> [Problem details]: For the entries below, how many lines include the word "infections"? Give the figure and nothing more.

== Stored data

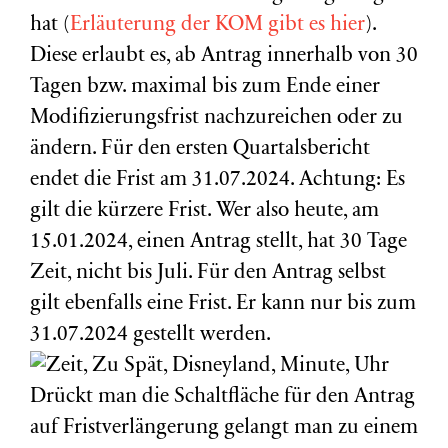
hat (
Erläuterung der KOM gibt es hier
).
Diese erlaubt es, ab Antrag innerhalb von 30
Tagen bzw. maximal bis zum Ende einer
Modifizierungsfrist nachzureichen oder zu
ändern. Für den ersten Quartalsbericht
endet die Frist am 31.07.2024. Achtung: Es
gilt die kürzere Frist. Wer also heute, am
15.01.2024, einen Antrag stellt, hat 30 Tage
Zeit, nicht bis Juli. Für den Antrag selbst
gilt ebenfalls eine Frist. Er kann nur bis zum
31.07.2024 gestellt werden.
Drückt man die Schaltfläche für den Antrag
auf Fristverlängerung gelangt man zu einem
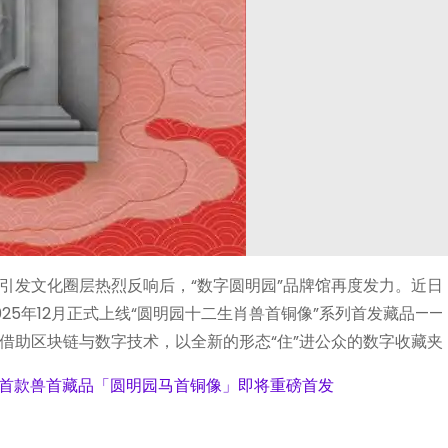
引发文化圈层热烈反响后，“数字圆明园”品牌馆再度发力。近日
25年12月正式上线“圆明园十二生肖兽首铜像”系列首发藏品—
助区块链与数字技术，以全新的形态“住”进公众的数字收藏夹 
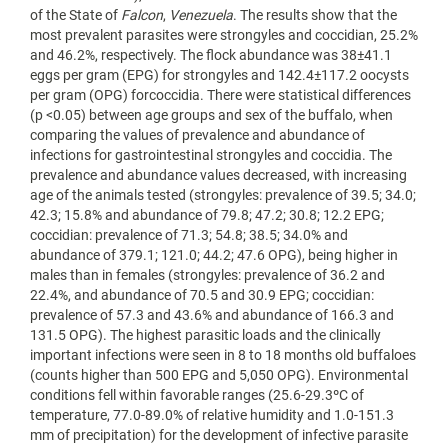
of the State of
Falcon
,
Venezuela
. The results show that the
most prevalent parasites were strongyles and coccidian, 25.2%
and 46.2%, respectively. The flock abundance was 38±41.1
eggs per gram (EPG) for strongyles and 142.4±117.2 oocysts
per gram (OPG) forcoccidia. There were statistical differences
(p <0.05) between age groups and sex of the buffalo, when
comparing the values of prevalence and abundance of
infections for gastrointestinal strongyles and coccidia. The
prevalence and abundance values decreased, with increasing
age of the animals tested (strongyles: prevalence of 39.5; 34.0;
42.3; 15.8% and abundance of 79.8; 47.2; 30.8; 12.2 EPG;
coccidian: prevalence of 71.3; 54.8; 38.5; 34.0% and
abundance of 379.1; 121.0; 44.2; 47.6 OPG), being higher in
males than in females (strongyles: prevalence of 36.2 and
22.4%, and abundance of 70.5 and 30.9 EPG; coccidian:
prevalence of 57.3 and 43.6% and abundance of 166.3 and
131.5 OPG). The highest parasitic loads and the clinically
important infections were seen in 8 to 18 months old buffaloes
(counts higher than 500 EPG and 5,050 OPG). Environmental
conditions fell within favorable ranges (25.6-29.3ºC of
temperature, 77.0-89.0% of relative humidity and 1.0-151.3
mm of precipitation) for the development of infective parasite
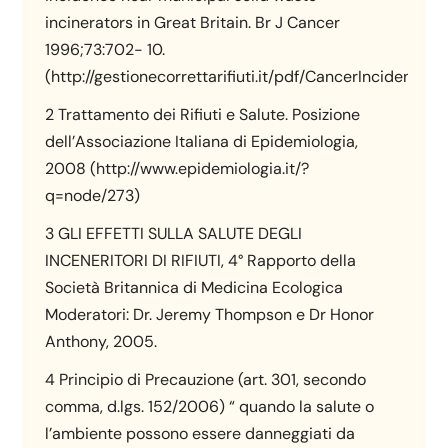
incinerators in Great Britain. Br J Cancer
1996;73:702- 10.
(http://gestionecorrettarifiuti.it/pdf/CancerIncidence.p
2 Trattamento dei Rifiuti e Salute. Posizione
dell’Associazione Italiana di Epidemiologia,
2008 (http://www.epidemiologia.it/?
q=node/273)
3 GLI EFFETTI SULLA SALUTE DEGLI
INCENERITORI DI RIFIUTI, 4° Rapporto della
Società Britannica di Medicina Ecologica
Moderatori: Dr. Jeremy Thompson e Dr Honor
Anthony, 2005.
4 Principio di Precauzione (art. 301, secondo
comma, d.lgs. 152/2006) “ quando la salute o
l’ambiente possono essere danneggiati da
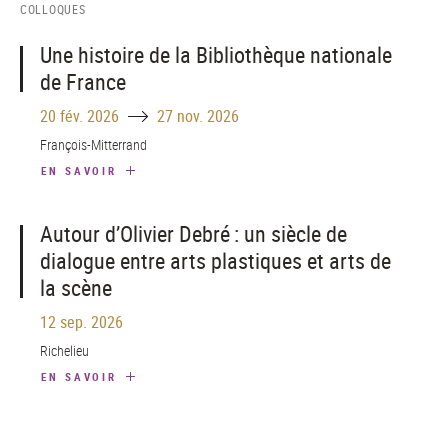
COLLOQUES
Une histoire de la Bibliothèque nationale
de France
Until
20 fév. 2026
27 nov. 2026
François-Mitterrand
EN SAVOIR
Autour d’Olivier Debré : un siècle de
dialogue entre arts plastiques et arts de
la scène
12 sep. 2026
Richelieu
EN SAVOIR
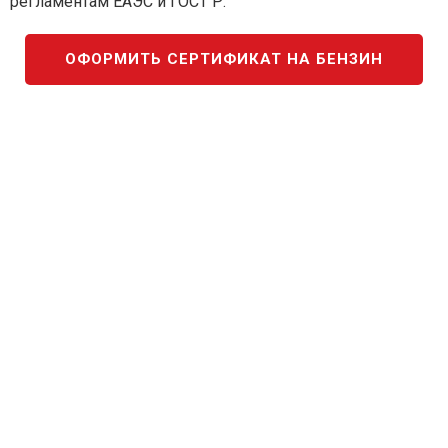
регламентам ЕАЭС и ГОСТ Р.
ОФОРМИТЬ СЕРТИФИКАТ НА БЕНЗИН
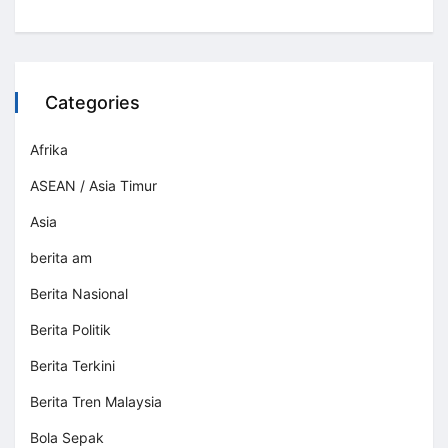
Categories
Afrika
ASEAN / Asia Timur
Asia
berita am
Berita Nasional
Berita Politik
Berita Terkini
Berita Tren Malaysia
Bola Sepak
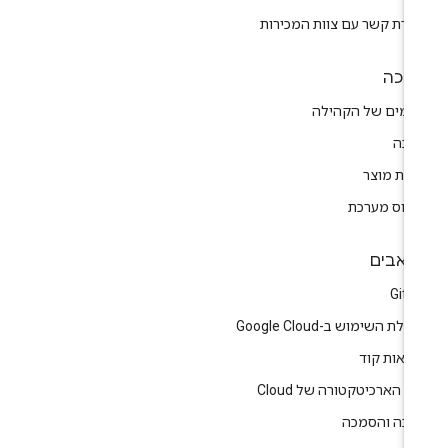
צירת קשר עם צוות המכירות
יכה
רומים של הקהילה
יכה
רות מוצר
טוס מערכת
אבים
GitH
לת השימוש ב-Google Cloud
גמאות קוד
ז הארכיטקטורה של Cloud
רכה והסמכה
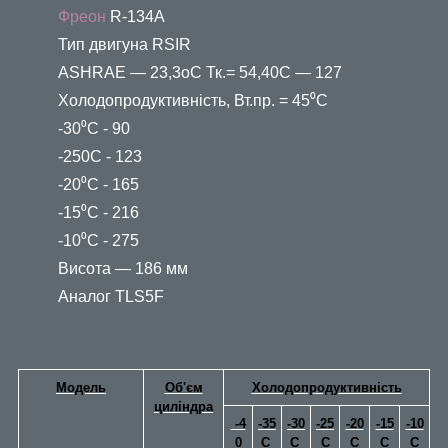
Фреон
R-134A
Тип двигуна RSIR
ASHRAE — 23,3oС Тк.= 54,40С — 127
Холодопродуктивність, Вт.пр. = 45⁰С
-30⁰С - 90
-250С - 123
-20⁰С - 165
-15⁰С - 216
-10⁰С - 275
Висота — 186 мм
Аналог TLS5F
Модель
Об'єм
Холодопродуктивність
циліндра
-4
-35
-30
-25
-20
-15
-10
0
С
C
С
C
C
C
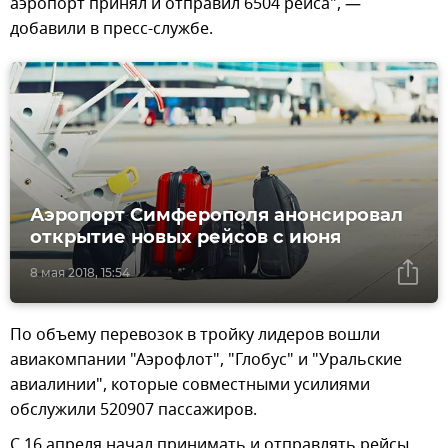
аэропорт принял и отправил 6504 рейса", —
добавили в пресс-службе.
Аэропорт Симферополя анонсировал
открытие новых рейсов с июня
8 мая 2018, 15:54
По объему перевозок в тройку лидеров вошли
авиакомпании "Аэрофлот", "Глобус" и "Уральские
авиалинии", которые совместными усилиями
обслужили 520907 пассажиров.
С 16 апреля начал принимать и отправлять рейсы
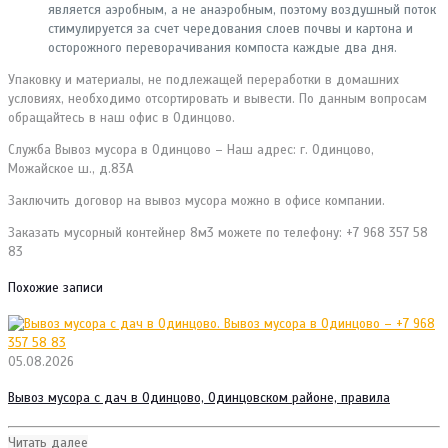
является аэробным, а не анаэробным, поэтому воздушный поток
стимулируется за счет чередования слоев почвы и картона и
осторожного переворачивания компоста каждые два дня.
Упаковку и материалы, не подлежащей переработки в домашних
условиях, необходимо отсортировать и вывести. По данным вопросам
обращайтесь в наш офис в Одинцово.
Служба Вывоз мусора в Одинцово – Наш адрес: г. Одинцово,
Можайское ш., д.83А
Заключить договор на вывоз мусора можно в офисе компании.
Заказать мусорный контейнер 8м3 можете по телефону: +7 968 357 58
83
Похожие записи
05.08.2026
Вывоз мусора с дач в Одинцово, Одинцовском районе, правила
Читать далее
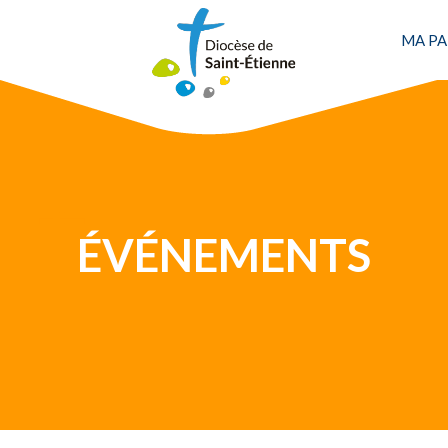
MA PA
Une personne
ÉVÉNEMENTS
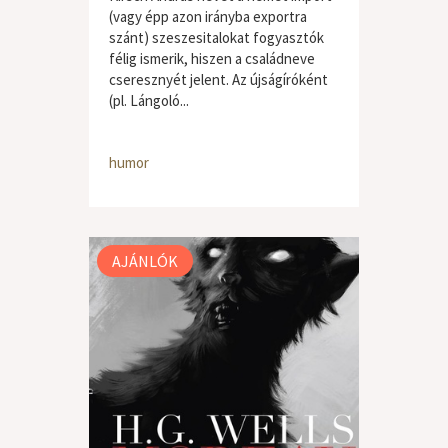
(vagy épp azon irányba exportra
szánt) szeszesitalokat fogyasztók
félig ismerik, hiszen a családneve
cseresznyét jelent. Az újságíróként
(pl. Lángoló...
humor
AJÁNLÓK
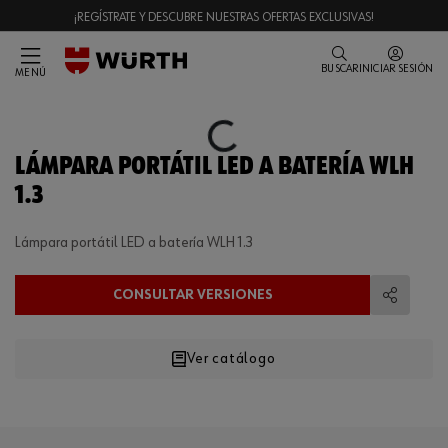
¡REGÍSTRATE Y DESCUBRE NUESTRAS OFERTAS EXCLUSIVAS!
BUSCAR
INICIAR SESIÓN
MENÚ
Loading...
LÁMPARA PORTÁTIL LED A BATERÍA WLH
1.3
Lámpara portátil LED a batería WLH 1.3
CONSULTAR VERSIONES
Compart
Ver catálogo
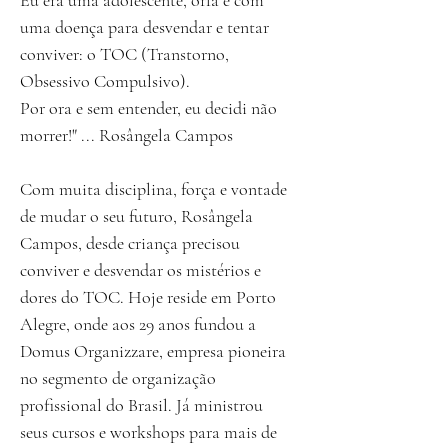
Eu era uma adolescente, órfã e com
uma doença para desvendar e tentar
conviver: o TOC (Transtorno,
Obsessivo Compulsivo).
Por ora e sem entender, eu decidi não
morrer!" ... Rosângela Campos
Com muita disciplina, força e vontade
de mudar o seu futuro, Rosângela
Campos, desde criança precisou
conviver e desvendar os mistérios e
dores do TOC. Hoje reside em Porto
Alegre, onde aos 29 anos fundou a
Domus Organizzare, empresa pioneira
no segmento de organização
profissional do Brasil. Já ministrou
seus cursos e workshops para mais de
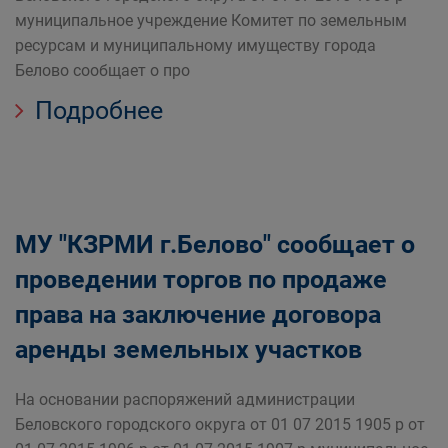
муниципальное учреждение Комитет по земельным
ресурсам и муниципальному имуществу города
Белово сообщает о про
Подробнее
МУ "КЗРМИ г.Белово" сообщает о
проведении торгов по продаже
права на заключение договора
аренды земельных участков
На основании распоряжений администрации
Беловского городского округа от 01 07 2015 1905 р от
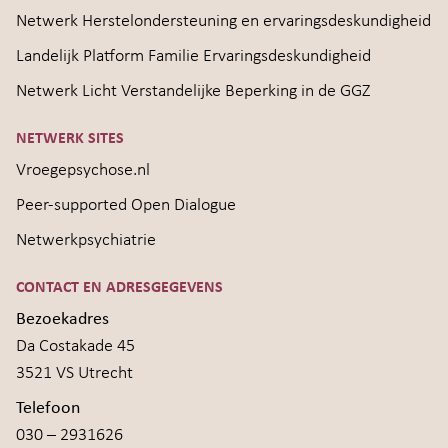
Netwerk Herstelondersteuning en ervaringsdeskundigheid
Landelijk Platform Familie Ervaringsdeskundigheid
Netwerk Licht Verstandelijke Beperking in de GGZ
NETWERK SITES
Vroegepsychose.nl
Peer-supported Open Dialogue
Netwerkpsychiatrie
CONTACT EN ADRESGEGEVENS
Bezoekadres
Da Costakade 45
3521 VS Utrecht
Telefoon
030 – 2931626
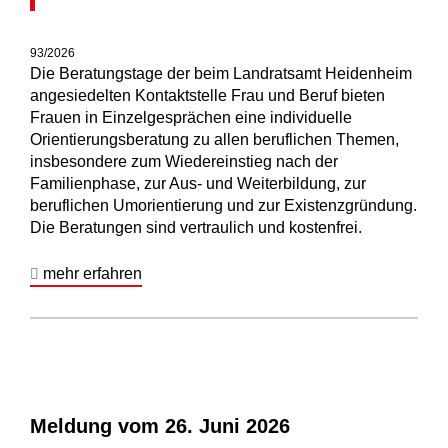
93/2026
Die Beratungstage der beim Landratsamt Heidenheim
angesiedelten Kontaktstelle Frau und Beruf bieten
Frauen in Einzelgesprächen eine individuelle
Orientierungsberatung zu allen beruflichen Themen,
insbesondere zum Wiedereinstieg nach der
Familienphase, zur Aus- und Weiterbildung, zur
beruflichen Umorientierung und zur Existenzgründung.
Die Beratungen sind vertraulich und kostenfrei.
mehr erfahren
Meldung vom
26. Juni 2026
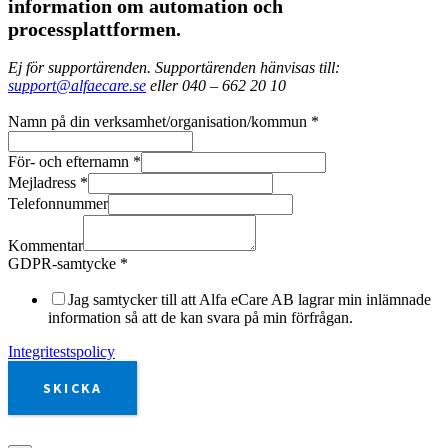
information om automation och
processplattformen.
Ej för supportärenden. Supportärenden hänvisas till:
support@alfaecare.se
eller 040 – 662 20 10
Namn på din verksamhet/organisation/kommun
*
För- och efternamn
*
Mejladress
*
Telefonnummer
Kommentar
GDPR-samtycke
*
Jag samtycker till att Alfa eCare AB lagrar min inlämnade
information så att de kan svara på min förfrågan.
Integritestspolicy
SKICKA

====

> [Solution to this task]: 2